╔══

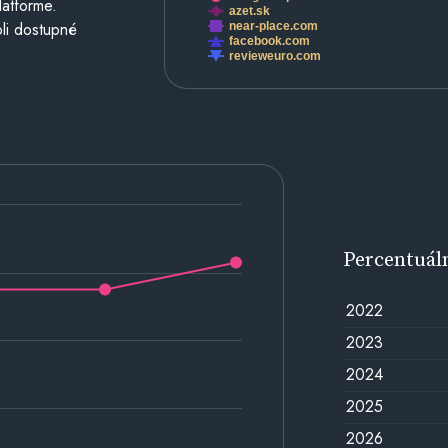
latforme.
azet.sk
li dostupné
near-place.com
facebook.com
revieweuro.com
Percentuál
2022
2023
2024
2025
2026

╚══
╔══

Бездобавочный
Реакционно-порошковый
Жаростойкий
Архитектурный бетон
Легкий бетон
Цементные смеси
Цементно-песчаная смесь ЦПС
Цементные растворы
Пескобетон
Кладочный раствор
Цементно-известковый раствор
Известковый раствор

╚══

From the records above, tally every line that includes the word "Цементные" and reply with the total by itself.

2